What are the ethical issues who are the stakeholders what


Scenario: In Fall 2016, you are hired as Controller of the Medical Device division of Virtek. You report to Billy Bob, the General Manager of the division. Virtek has annual sales of approximately $1.7 billion. The Medical Device Division annual sales are approximately $170 million, about 10% of Virtek’s total annual sales. The Medical Device Division had a very good 2016. As you close the books for 2016 in January 2017, you are reporting a net profit of $21.6 million, well above the 2016 target profit of $20 million for the division. After reviewing the preliminary 2016 financial statements, Billy Bob says,

“We get our bonuses as long as we meet or exceed our $20 million target for net profit. It doesn’t help us to exceed the target by more than one and a half million, that will only encourage corporate to make our target that much higher for 2017. I want you to develop a rational for increasing our reserve for inventory obsolescence that will reduce our 2016 net profit to just over $20 million.”

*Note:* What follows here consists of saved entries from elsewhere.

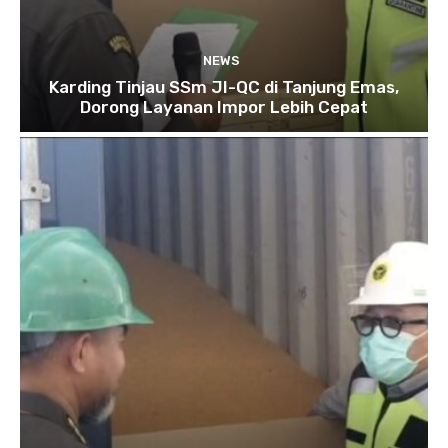
NEWS
Karding Tinjau SSm JI-QC di Tanjung Emas,
Dorong Layanan Impor Lebih Cepat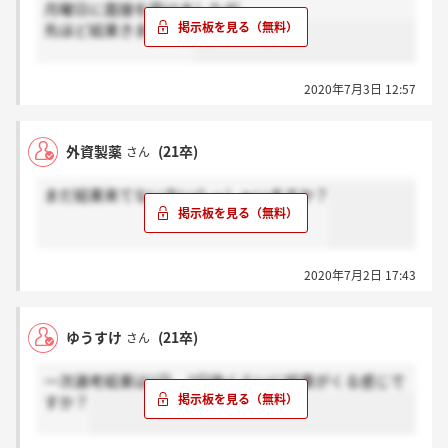
月曜日に面接を受けましたが、
先ほど結果きました。
2020年7月3日 12:57
外資製薬
(21卒)
さん
まだ結果来てない方いらっしゃいますか？
2020年7月2日 17:43
ゆうすけ
(21卒)
さん
一次選考結果は1日、2日後くらいに結果がくる感じで
すか？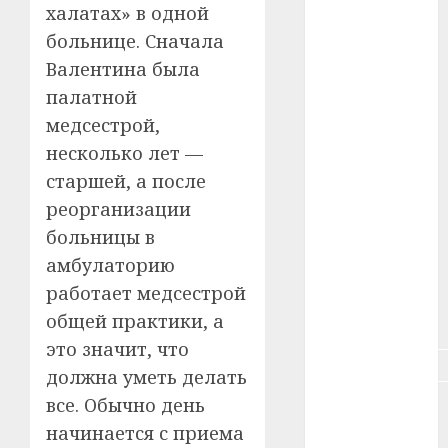
халатах» в одной
#животное
больнице. Сначала
#зарплата
Валентина была
палатной
#здоровье
медсестрой,
#ип
несколько лет —
старшей, а после
#кража
реорганизации
#кредит
больницы в
амбулаторию
#курс_валют
работает медсестрой
общей практики, а
#налог
это значит, что
#недвижимость
должна уметь делать
все. Обычно день
#новости
компаний
начинается с приема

By taking a pessimistic view of future market prospects, you are able to identify $1.25 million worth of inventory that under those market conditions could be justifiably fully reserved (written off) using conservative accounting. Billy Bob is pleased with the results you reported to him. He said,

“That’s very good! I’m fairly confident we can sell all that inventory in 2017 without offering any more than a small discount off our regular price. That will boost our 2017 net profit by nearly $1 million. With that extra cushion, we’re almost certain to achieve our 2017 earnings targets and our bonuses. I want you to book that adjusting entry to increase our inventory reserve for obsolescence. Oh, by the way, are you sure you can’t find another $200,000 or so of inventory we could write off in the same manner? It wouldn’t hurt to have even more of a cushion.”

You were a little uncomfortable reviewing inventory for obsolescence with a specific target value in mind, and following the meeting with Billy Bob, you decide that before you book the adjusting entry to increase the inventory reserve for obsolescence as he instructed, you want to review the entire situation before proceeding.

1. What are the ethical issues?

2. who are the stakeholders?

3. what is a more ethical alternative?